Discussion:
[jcifs] Failed to access files on Samba server with path in Chinese
joller
2004-12-20 06:19:09 UTC
Permalink
Hi all,

I've encountered a problem concerning NO-ASCII file name.
When I use jcifs as the client to access a file
with Chinese (Big5) characters in its path,
it works well if the server is a Win32 PC.
But if the server is a Samba server on Linux,
I fail to read the content of it, though a SmbFile.exists()
return true on the URL:

SmbFile f =
new SmbFile("smb://hostname/share/SOME_CHINESE_FILE_NAME");

System.out.println(f.exists()); // returns true!
f.getInputStream(); // throws a SmbException as follows

The last sentence throws a SmbException:

Exception in thread "main" jcifs.smb.SmbException: The system cannot find
the file specified.
at jcifs.smb.SmbTransport.send(SmbTransport.java:704)
at jcifs.smb.SmbSession.send(SmbSession.java:232)
at jcifs.smb.SmbTree.send(SmbTree.java:103)
at jcifs.smb.SmbFile.send(SmbFile.java:724)
at jcifs.smb.SmbFile.open0(SmbFile.java:862)
at jcifs.smb.SmbFile.open(SmbFile.java:880)
at jcifs.smb.SmbFileInputStream.<init>(SmbFileInputStream.java:70)
at jcifs.smb.SmbFileInputStream.<init>(SmbFileInputStream.java:64)
at jcifs.smb.SmbFile.getInputStream(SmbFile.java:2469)

If the URL is actually a directory, I cannot get its file list.

There is no problem if the client is Win32 file manager.
Only when the client is Jcifs and the server is a Samba does this happen.

Is there any solution or workaround to this problem?

joller
Michael B Allen
2004-12-20 08:40:33 UTC
Permalink
On Mon, 20 Dec 2004 06:19:09 +0000 (UTC)
Post by joller
Hi all,
I've encountered a problem concerning NO-ASCII file name.
When I use jcifs as the client to access a file
with Chinese (Big5) characters in its path,
it works well if the server is a Win32 PC.
But if the server is a Samba server on Linux,
I fail to read the content of it, though a SmbFile.exists()
return true
The Samba server is probably configured to use an 8 bit encoding as
opposed to Unicode.

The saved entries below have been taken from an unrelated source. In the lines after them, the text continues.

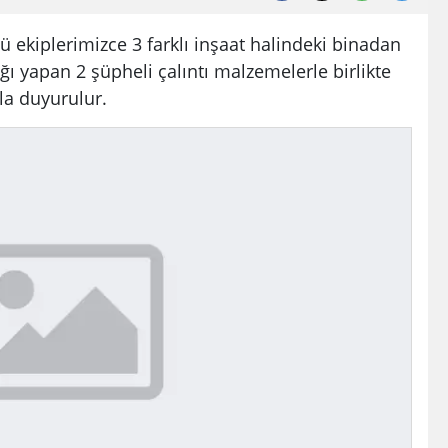
 ekiplerimizce 3 farklı inşaat halindeki binadan
ğı yapan 2 şüpheli çalıntı malzemelerle birlikte
la duyurulur.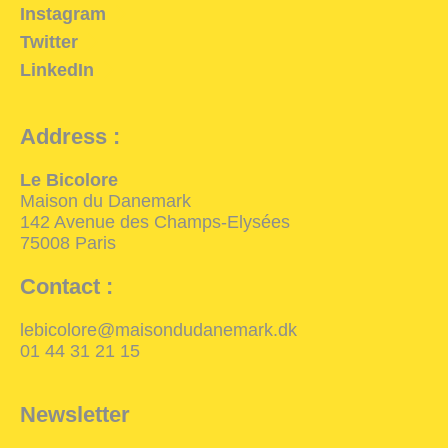
Instagram
Twitter
LinkedIn
Address :
Le Bicolore
Maison du Danemark
142 Avenue des Champs-Elysées
75008 Paris
Contact :
lebicolore@maisondudanemark.dk
01 44 31 21 15
Newsletter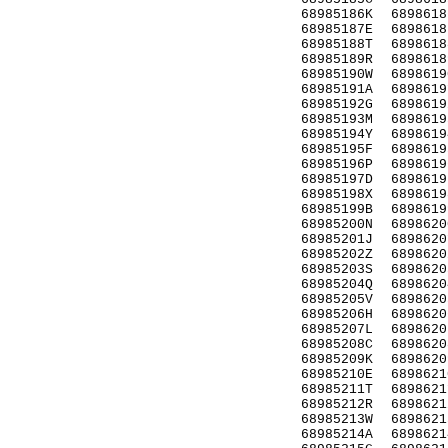
68985186K
6898618
68985187E
6898618
68985188T
6898618
68985189R
6898618
68985190W
6898619
68985191A
6898619
68985192G
6898619
68985193M
6898619
68985194Y
6898619
68985195F
6898619
68985196P
6898619
68985197D
6898619
68985198X
6898619
68985199B
6898619
68985200N
6898620
68985201J
6898620
68985202Z
6898620
68985203S
6898620
68985204Q
6898620
68985205V
6898620
68985206H
6898620
68985207L
6898620
68985208C
6898620
68985209K
6898620
68985210E
6898621
68985211T
6898621
68985212R
6898621
68985213W
6898621
68985214A
6898621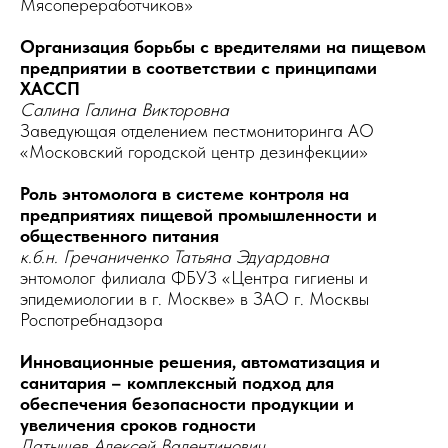
Мясопереработчиков»
Организация борьбы с вредителями на пищевом
предприятии в соответствии с принципами
ХАССП
Салина Галина Викторовна
Заведующая отделением пестмониторинга АО
«Московский городской центр дезинфекции»
Роль энтомолога в системе контроля на
предприятиях пищевой промышленности и
общественного питания
к.б.н. Гречаниченко Татьяна Эдуардовна
энтомолог филиала ФБУЗ «Центра гигиены и
эпидемиологии в г. Москве» в ЗАО г. Москвы
Роспотребнадзора
Инновационные решения, автоматизация и
санитария – комплексный подход для
обеспечения безопасности продукции и
увеличения сроков годности
Латышев Алексей Валентинович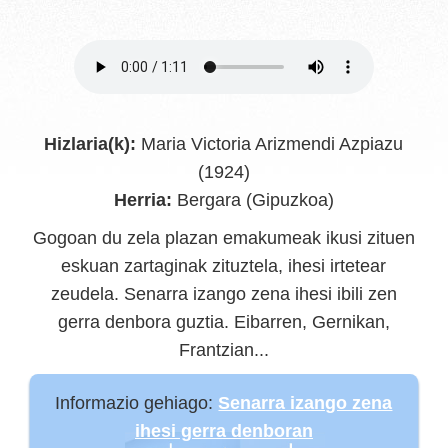
Hizlaria(k):
Maria Victoria Arizmendi Azpiazu
(1924)
Herria:
Bergara (Gipuzkoa)
Gogoan du zela plazan emakumeak ikusi zituen
eskuan zartaginak zituztela, ihesi irtetear
zeudela. Senarra izango zena ihesi ibili zen
gerra denbora guztia. Eibarren, Gernikan,
Frantzian...
Informazio gehiago:
Senarra izango zena
ihesi gerra denboran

By default jCIFS will use the 'file.encoding' System
property to decode filenames. Therefore jCIFS will only behave properly
with default settings if both the Samba server codepage and the Java VM
file.encoding are compatible. If they are not compatible, you can override
the encoding using the 'jcifs.encoding' property. Such as:

jcifs.encoding=Big5

Mike
--
Greedo shoots first? Not in my Star Wars.
joller
2004-12-20 09:46:48 UTC
Permalink
Post by Michael B Allen
The Samba server is probably configured to use an 8 bit encoding as
opposed to Unicode. By default jCIFS will use the 'file.encoding' System
property to decode filenames. Therefore jCIFS will only behave properly
with default settings if both the Samba server codepage and the Java VM
file.encoding are compatible. If they are not compatible, you can override
jcifs.encoding=Big5
Mike
Hi Mike,

In fact we have tried to set the property `jcifs.encoding',
and the result is as follows:
With this property set to `big5', SmbFile.exists() returns true,
while SmbFile.getInputStream() fails with the same exception
as mentioned;
With `utf8', SmbFile.exists() returns *false*,
and SmbFile.getInputStream() fails with the same exception.
It seems that big5 is the correct encoding.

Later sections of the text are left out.